Monday, Mar. 10, 1986

Midgetman in Wonderland

By GEORGE J. CHURCH

The U.S. needs a new small missile with a single warhead. Or should it be bigger and have three warheads? A mobile missile, the Reagan Administration has said, will be less vulnerable to a first strike and thus produce a more stable arms-control situation. Or should mobile missiles, as the Administration has also said, be banned in any new arms agreement? "I'm afraid I can't put it more clearly," said Alice to the Caterpillar in Wonderland. "Being so many sizes in a day is very confusing." Her lament & fits the debate over the proposed Midgetman missile.

The original goal was to build a missile that could survive a Soviet attack in sufficient numbers to pose a credible threat of retaliation. The big, three-warhead Minuteman is vulnerable to destruction in its silos. The ten- warhead MX is no answer. Though it was supposed to be mobile, the Pentagon could never come up with an acceptable basing mode. The 50 MX's that Congress has agreed to fund are to be parked in Minuteman silos, where they too could be sitting ducks.

Enter Midgetman, the one-warhead missile recommended in 1983 by a presidential commission headed by onetime National Security Adviser Brent Scowcroft. At 38,000 lbs., it would be small enough to be hauled around by a trucklike vehicle. The Soviets could never pinpoint its location, and to destroy the entire area over which 500 or so Midgetmen might roam would require launching nearly every warhead at the Kremlin's command. Congress and the Administration embraced Midgetman, and the Air Force produced a design. The fiscal 1987 budget proposes spending $1.4 billion, double this year's figure, for development.

But the Pentagon, upset at not getting the 100 big MX missiles that it originally requested, is bridling at the cost of Midgetman--perhaps $44 billion eventually. Defense officials and congressional allies contend that the expense could be cut in half by building 170 "Super-Midgetman" missiles, each weighing 90,000 lbs. and carrying three warheads, which would still be mobile. That would defeat the purpose, cry Midgetman boosters. Reducing the number of launchers, making them larger and therefore harder to move quickly, and putting more warheads on each would make the entire arsenal more vulnerable to surprise attack. A secret report to be presented this week or next to the Pentagon by a panel of experts headed by M.I.T. Dean John Deutch reportedly favors the one-warhead idea.

The Scowcroft commission thought that if both the U.S. and the U.S.S.R. built small mobile missiles, neither side would feel tempted to launch (or feel threatened by) a first strike. But the Administration last fall suddenly proposed in Geneva that all mobile missiles be banned. Moscow is developing two types of mobile missiles that the Pentagon fears will add dangerously to Soviet striking power.

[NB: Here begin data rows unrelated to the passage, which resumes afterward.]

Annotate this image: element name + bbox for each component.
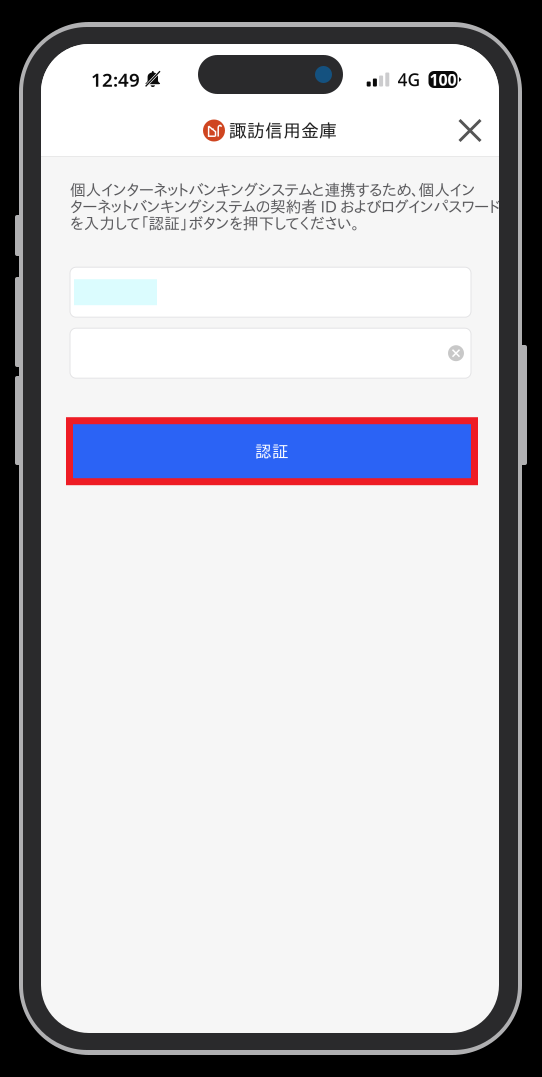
staticText: 個人インターネットバンキングシステムと連携するため、個人イン ターネットバンキン… — [70, 182, 501, 231]
button[interactable]: Clear text — [448, 345, 464, 361]
button[interactable]: 認証 — [73, 424, 471, 478]
staticText: 4G — [398, 68, 420, 91]
staticText: 諏訪信用金庫 — [229, 122, 337, 140]
staticText: 12:49 — [91, 67, 140, 92]
button[interactable]: Close — [448, 108, 492, 152]
staticText: 100 — [430, 69, 456, 90]
staticText: 認証 — [255, 443, 289, 459]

Further muddying the debate, is that some advocates of increasing the Midgetman's size actually do not want the missile but hope to divert funds to the MX. Amid the confused crossfire, Washington is in danger of losing sight of the basic strategic issue involved: a small mobile missile can help make America's land-based arsenal more secure while at the same time making the nuclear balance more stable.